The energy in the system changes from potential to kinetic and back **every half cycle,** but the total energy in the system is constant at all times (the dotted line is the sum of the P.E. and K.E.)

**Note:** That energy changes from KE to PE and back again **twice** in every cycle.

**Total energy = Kinetic energy + potential energy**

This applies to a mass oscillating on a spring, so we can easily calculate the total energy using the equations for kinetic energy of a mass and the potential energy stored in a spring.

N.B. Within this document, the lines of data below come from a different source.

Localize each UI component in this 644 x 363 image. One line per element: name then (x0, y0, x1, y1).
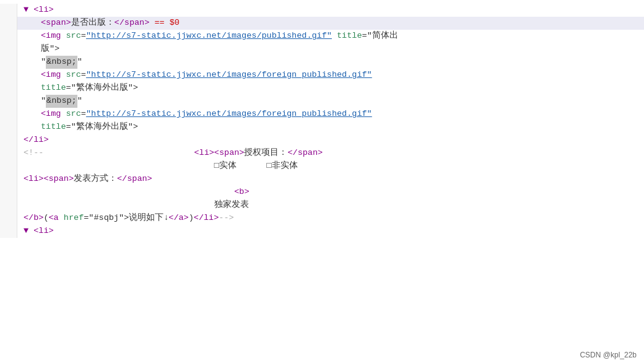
line-body: </li> (17, 134, 644, 147)
code-token: &nbsp; (46, 95, 77, 108)
line-body: "&nbsp;" (17, 56, 644, 69)
code-token: " (41, 95, 46, 108)
line-body: <li><span>发表方式：</span> (17, 173, 644, 186)
line-body: <b> (17, 186, 644, 199)
line-number (0, 82, 17, 95)
editor-container: ▼ <li><span>是否出版：</span> == $0<img src="… (0, 0, 644, 363)
code-token: <b> (234, 186, 249, 199)
code-token: "简体出 (367, 30, 398, 43)
code-token (61, 108, 66, 121)
code-line: ▼ <li> (0, 4, 644, 17)
code-line: ▼ <li> (0, 225, 644, 238)
code-token[interactable]: "http://s7-static.jjwxc.net/images/forei… (86, 108, 372, 121)
code-token: src (66, 69, 81, 82)
code-token: </span> (117, 173, 152, 186)
code-token (61, 69, 66, 82)
line-number (0, 95, 17, 108)
code-token (59, 212, 64, 225)
line-number (0, 43, 17, 56)
code-token: 授权项目： (244, 147, 287, 160)
code-token[interactable]: "http://s7-static.jjwxc.net/images/publi… (86, 30, 332, 43)
line-number (0, 212, 17, 225)
line-number (0, 4, 17, 17)
line-number (0, 160, 17, 173)
line-body: <img src="http://s7-static.jjwxc.net/ima… (17, 30, 644, 43)
code-token: ▼ <li> (24, 4, 54, 17)
code-line: <img src="http://s7-static.jjwxc.net/ima… (0, 108, 644, 121)
code-line: title="繁体海外出版"> (0, 82, 644, 95)
line-number (0, 225, 17, 238)
code-token: title (41, 121, 66, 134)
line-number (0, 134, 17, 147)
code-token: > (124, 212, 129, 225)
line-body: 独家发表 (17, 199, 644, 212)
code-line: "&nbsp;" (0, 56, 644, 69)
code-line: </li> (0, 134, 644, 147)
line-body: ▼ <li> (17, 4, 644, 17)
code-line: <b> (0, 186, 644, 199)
code-token: </span> (287, 147, 323, 160)
code-token[interactable]: "http://s7-static.jjwxc.net/images/forei… (86, 69, 372, 82)
code-token: &nbsp; (46, 56, 77, 69)
code-line: "&nbsp;" (0, 95, 644, 108)
line-body: <span>是否出版：</span> == $0 (17, 17, 644, 30)
line-number (0, 121, 17, 134)
code-token: = (84, 212, 89, 225)
line-number (0, 173, 17, 186)
code-line: 版"> (0, 43, 644, 56)
code-token: <li> (194, 147, 214, 160)
line-body: title="繁体海外出版"> (17, 121, 644, 134)
line-number (0, 30, 17, 43)
code-token: 说明如下↓ (129, 212, 168, 225)
code-line: <img src="http://s7-static.jjwxc.net/ima… (0, 30, 644, 43)
code-token: ▼ <li> (24, 225, 54, 238)
code-token: <li> (24, 173, 43, 186)
code-token: <a (49, 212, 59, 225)
code-token: □实体 □非实体 (24, 160, 298, 173)
code-token: <span> (43, 173, 74, 186)
code-token: ( (43, 212, 48, 225)
line-body: <!-- <li><span>授权项目：</span> (17, 147, 644, 160)
code-token: </b> (24, 212, 43, 225)
code-line: <span>是否出版：</span> == $0 (0, 17, 644, 30)
code-token: "#sqbj" (89, 212, 124, 225)
code-token: href (64, 212, 84, 225)
code-token: 是否出版： (71, 17, 115, 30)
code-token: = (66, 82, 71, 95)
line-body: "&nbsp;" (17, 95, 644, 108)
line-number (0, 199, 17, 212)
code-token: <!-- (24, 147, 194, 160)
code-line: 独家发表 (0, 199, 644, 212)
line-number (0, 69, 17, 82)
code-line: <img src="http://s7-static.jjwxc.net/ima… (0, 69, 644, 82)
code-token: </li> (194, 212, 219, 225)
code-token (332, 30, 337, 43)
code-token: " (77, 95, 82, 108)
code-token: = (81, 69, 86, 82)
line-body: </b>(<a href="#sqbj">说明如下↓</a>)</li>--> (17, 212, 644, 225)
line-number (0, 17, 17, 30)
line-body: □实体 □非实体 (17, 160, 644, 173)
code-token: "繁体海外出版"> (71, 82, 138, 95)
code-token: </span> (115, 17, 150, 30)
code-token: = (81, 108, 86, 121)
code-token: title (41, 82, 66, 95)
line-number (0, 108, 17, 121)
code-token: </li> (24, 134, 49, 147)
code-line: title="繁体海外出版"> (0, 121, 644, 134)
code-block: ▼ <li><span>是否出版：</span> == $0<img src="… (0, 0, 644, 242)
code-token: 独家发表 (24, 199, 249, 212)
code-line: □实体 □非实体 (0, 160, 644, 173)
code-token: " (77, 56, 82, 69)
code-token (61, 30, 66, 43)
line-number (0, 186, 17, 199)
code-token (165, 17, 170, 30)
code-token: <span> (41, 17, 71, 30)
code-token: src (66, 108, 81, 121)
code-line: <!-- <li><span>授权项目：</span> (0, 147, 644, 160)
code-line: <li><span>发表方式：</span> (0, 173, 644, 186)
line-body: title="繁体海外出版"> (17, 82, 644, 95)
line-body: <img src="http://s7-static.jjwxc.net/ima… (17, 69, 644, 82)
code-token: = (81, 30, 86, 43)
code-token: </a> (168, 212, 188, 225)
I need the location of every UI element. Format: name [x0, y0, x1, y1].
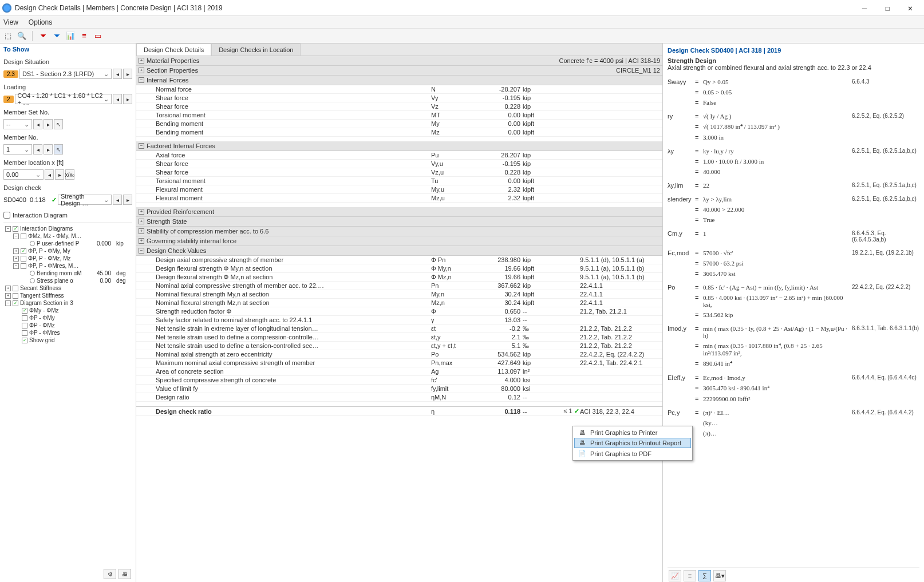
blue-icon[interactable]: ⏷: [51, 30, 62, 42]
zoom-icon[interactable]: 🔍: [16, 30, 27, 42]
maximize-button[interactable]: ☐: [876, 0, 899, 16]
tree-node[interactable]: +Secant Stiffness: [3, 284, 132, 292]
radio-icon[interactable]: [30, 241, 35, 246]
grid-section-header[interactable]: −Internal Forces: [136, 76, 662, 85]
checkbox-icon[interactable]: ✓: [21, 248, 26, 254]
expand-icon[interactable]: −: [139, 77, 144, 83]
tree-toggle-icon[interactable]: −: [5, 300, 11, 306]
member-no-combo[interactable]: 1: [3, 144, 32, 155]
loc-button[interactable]: x/x₀: [65, 169, 74, 180]
checkbox-icon[interactable]: [13, 293, 18, 299]
checkbox-icon[interactable]: [21, 233, 26, 239]
pick-icon[interactable]: ↖: [54, 119, 63, 129]
radio-icon[interactable]: [30, 271, 35, 276]
tree-node[interactable]: +ΦP, P - ΦMz, Mz: [3, 255, 132, 262]
grid-section-header[interactable]: +Section PropertiesCIRCLE_M1 12: [136, 66, 662, 76]
list-icon[interactable]: ≡: [684, 570, 696, 581]
dc-combo[interactable]: Strength Design …: [58, 195, 112, 205]
grid-section-header[interactable]: −Factored Internal Forces: [136, 141, 662, 151]
expand-icon[interactable]: +: [139, 219, 144, 224]
next-button[interactable]: ▸: [55, 169, 64, 180]
tree-toggle-icon[interactable]: −: [13, 263, 19, 269]
expand-icon[interactable]: −: [139, 143, 144, 149]
tree-node[interactable]: −ΦMz, Mz - ΦMy, M…: [3, 232, 132, 240]
pick-icon[interactable]: ↖: [54, 144, 63, 155]
tree-node[interactable]: Bending mom αM45.00deg: [3, 270, 132, 277]
select-icon[interactable]: ⬚: [2, 30, 14, 42]
menu-print-pdf[interactable]: 📄Print Graphics to PDF: [574, 448, 691, 459]
equation-area[interactable]: Swayy=Qy > 0.056.6.4.3=0.05 > 0.05=False…: [668, 77, 919, 567]
expand-icon[interactable]: +: [139, 209, 144, 215]
tab-design-checks-location[interactable]: Design Checks in Location: [211, 43, 301, 56]
grid-section-header[interactable]: +Governing stability internal force: [136, 236, 662, 246]
filter-icon[interactable]: ⏷: [37, 30, 49, 42]
grid-section-header[interactable]: +Strength State: [136, 217, 662, 227]
member-set-combo[interactable]: --: [3, 119, 32, 129]
close-button[interactable]: ✕: [899, 0, 922, 16]
prev-button[interactable]: ◂: [113, 69, 122, 79]
expand-icon[interactable]: −: [139, 248, 144, 254]
radio-icon[interactable]: [30, 278, 35, 283]
print-icon[interactable]: 🖶: [119, 569, 131, 579]
tree-node[interactable]: ✓Show grid: [3, 336, 132, 344]
next-button[interactable]: ▸: [44, 119, 53, 129]
tree-toggle-icon[interactable]: +: [13, 248, 19, 254]
checkbox-icon[interactable]: ✓: [13, 300, 18, 306]
checkbox-icon[interactable]: ✓: [22, 338, 27, 343]
tree-toggle-icon[interactable]: +: [13, 256, 19, 262]
tree-toggle-icon[interactable]: −: [5, 226, 11, 232]
tree-node[interactable]: ΦP - ΦMres: [3, 329, 132, 336]
member-loc-combo[interactable]: 0.00: [3, 169, 44, 180]
graph-icon[interactable]: 📈: [669, 570, 681, 581]
tree-node[interactable]: ΦP - ΦMy: [3, 314, 132, 322]
expand-icon[interactable]: +: [139, 228, 144, 234]
settings-icon[interactable]: ⚙: [104, 569, 116, 579]
next-button[interactable]: ▸: [123, 195, 132, 205]
menu-print-printer[interactable]: 🖶Print Graphics to Printer: [574, 427, 691, 438]
tree-toggle-icon[interactable]: −: [13, 233, 19, 239]
tree-node[interactable]: +Tangent Stiffness: [3, 292, 132, 299]
checkbox-icon[interactable]: [22, 315, 27, 321]
prev-button[interactable]: ◂: [33, 144, 42, 155]
prev-button[interactable]: ◂: [113, 94, 122, 104]
tree-node[interactable]: Stress plane α0.00deg: [3, 277, 132, 284]
grid-section-header[interactable]: +Stability of compression member acc. to…: [136, 227, 662, 236]
tree[interactable]: −✓Interaction Diagrams−ΦMz, Mz - ΦMy, M……: [3, 222, 132, 563]
tree-toggle-icon[interactable]: +: [5, 293, 11, 299]
design-check-grid[interactable]: +Material PropertiesConcrete f'c = 4000 …: [136, 56, 662, 582]
tree-node[interactable]: P user-defined P0.000kip: [3, 240, 132, 247]
checkbox-icon[interactable]: [21, 263, 26, 269]
menu-print-report[interactable]: 🖶Print Graphics to Printout Report: [574, 438, 691, 448]
formula-icon[interactable]: ∑: [698, 570, 711, 581]
expand-icon[interactable]: +: [139, 58, 144, 64]
tree-node[interactable]: ΦP - ΦMz: [3, 322, 132, 329]
checkbox-icon[interactable]: [22, 330, 27, 336]
minimize-button[interactable]: —: [853, 0, 876, 16]
tree-node[interactable]: +✓ΦP, P - ΦMy, My: [3, 247, 132, 255]
grid-section-header[interactable]: −Design Check Values: [136, 246, 662, 256]
prev-button[interactable]: ◂: [45, 169, 54, 180]
ds-combo[interactable]: DS1 - Section 2.3 (LRFD): [19, 69, 112, 79]
menu-options[interactable]: Options: [29, 18, 52, 26]
print-dropdown[interactable]: 🖶▾: [713, 570, 726, 581]
tree-node[interactable]: ✓ΦMy - ΦMz: [3, 307, 132, 314]
loading-combo[interactable]: CO4 - 1.20 * LC1 + 1.60 * LC2 + …: [15, 94, 112, 104]
prev-button[interactable]: ◂: [113, 195, 122, 205]
tree-toggle-icon[interactable]: +: [5, 286, 11, 291]
menu-view[interactable]: View: [3, 18, 18, 26]
tree-node[interactable]: −✓Interaction Diagrams: [3, 225, 132, 232]
checkbox-icon[interactable]: ✓: [13, 226, 18, 232]
prev-button[interactable]: ◂: [33, 119, 42, 129]
beam-icon[interactable]: ▭: [92, 30, 104, 42]
next-button[interactable]: ▸: [123, 94, 132, 104]
tab-design-check-details[interactable]: Design Check Details: [136, 43, 211, 56]
grid-section-header[interactable]: +Material PropertiesConcrete f'c = 4000 …: [136, 56, 662, 66]
checkbox-icon[interactable]: [22, 323, 27, 328]
checkbox-icon[interactable]: ✓: [22, 308, 27, 314]
checkbox-icon[interactable]: [13, 286, 18, 291]
checkbox-icon[interactable]: [21, 256, 26, 262]
grid-section-header[interactable]: +Provided Reinforcement: [136, 207, 662, 217]
next-button[interactable]: ▸: [123, 69, 132, 79]
next-button[interactable]: ▸: [44, 144, 53, 155]
tree-node[interactable]: −✓Diagram Section in 3: [3, 299, 132, 307]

**KE** = 1/2 mv^{2} and PE = 1/2 ks^{2}

**So,**

**Total energy** = 1/2 mv^{2} + 1/2 ks^{2}

**Where:**

m = mass on the spring (kg)

v = velocity of the mass (ms^{-1})

k = spring constant

s = displacement of mass (m)

The amplitude of a wave gives an indication of the amount of energy the oscillator has. This makes sense if you think of the spring and mass. The greater the amplitude the larger the amount of energy stored in the spring when it is extended. However,

**PE** = 1/2 ks^{2} so energy must be proportional to the amplitude^{2}.

Therefore, if the Amplitude of a wave is halved, then the Energy is quartered. As the the Energy is proportional to the Amplitude squared.